Skymet weather

The Making of a Tech - Savvy "Kisan"

January 15, 2020 5:14 PM |

Indian Farmer

India’s population is increasing by leaps and bounds every year, and it shows no signs of slowing down. This population explosion in the country has put tremendous pressure on the existing lands and agriculture, which was already over-burdened, supporting the existing population of 1.4 billion. With the number predicted to cross 1.7 billion by 2050, how will India feed them all? The history of the Indian civilization is the history of the Monsoon. The sub-continent gets 75% of its annual rainfall in just four months of Southwest Monsoon, from June to September. Monsoon follows its own patterns, unpredictable as it may be. Certain periods comprising a decade or two have higher frequencies of droughts.

At the moment, we seem to be stuck in such a cycle. Between 1900 and the year 2000, there was one drought per decade.
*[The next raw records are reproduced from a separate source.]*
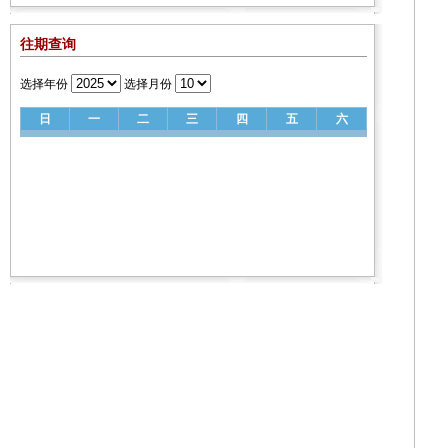
往期查询
选择年份
选择月份
日
一
二
三
四
五
六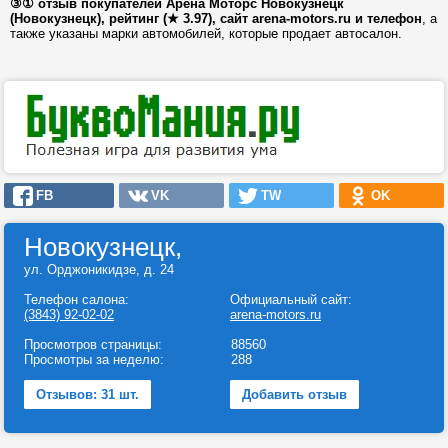
③① отзыв покупателей Арена Моторс Новокузнецк
(Новокузнецк), рейтинг (★ 3.97), сайт arena-motors.ru и телефон
, а
также указаны марки автомобилей, которые продает автосалон.
FB
VK
TW
OK
Новокузнецк,
ул. Орджоникидзе, д. 24
Телефон салона:
Официальный сайт:
(3843) 92-02-02
arena-motors.ru
Просмотров страницы:
88560
Просмотры за неделю:
288
Отзывов: 31 шт.
Добавить отзыв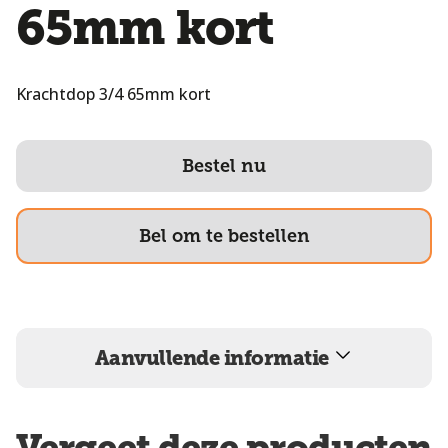
65mm kort
Krachtdop 3/4 65mm kort
Bestel nu
Bel om te bestellen
Aanvullende informatie
Vergeet deze producten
Since 2000, there have been five droughts. Earlier there was an average of one drought every 15 years. Comparatively, we have had two droughts in the last nine years alone. Of course, despite the most dazzling technological advances, agriculture in India is still largely monsoon dependent. Long dry spells are followed by periods of excessive rainfall leading to floods and curiously enough, you can have a drought and a flood in the same season in the same region. Long ago, these extreme disparities may have been solely blamed on nature’s vagaries, but now it has been established that human induced climate change is playing a major role. According to the Global Climate Risk Index released by Germany-based think tank, Germanwatch, India is one of the countries with the highest risk index indicating its vulnerability to extreme weather events. However, our country is hardly well equipped to deal with the repercussions.

United States Agency for International Development (USAID), an independent agency of the United States federal government works towards combating global hunger, poverty and malnutrition, through various collaborations across the world. In India, USAID has come up with a unique partnership with Skymet Weather Services called “Partnership in Climate Services for Resilient Agriculture in India (PCSRA)” to help digitalize climate services for the Indian farmer and develop new risk mitigation products. The project uses a combination of Indo-American technologies to make climate services available on the mobiles of registered farmers.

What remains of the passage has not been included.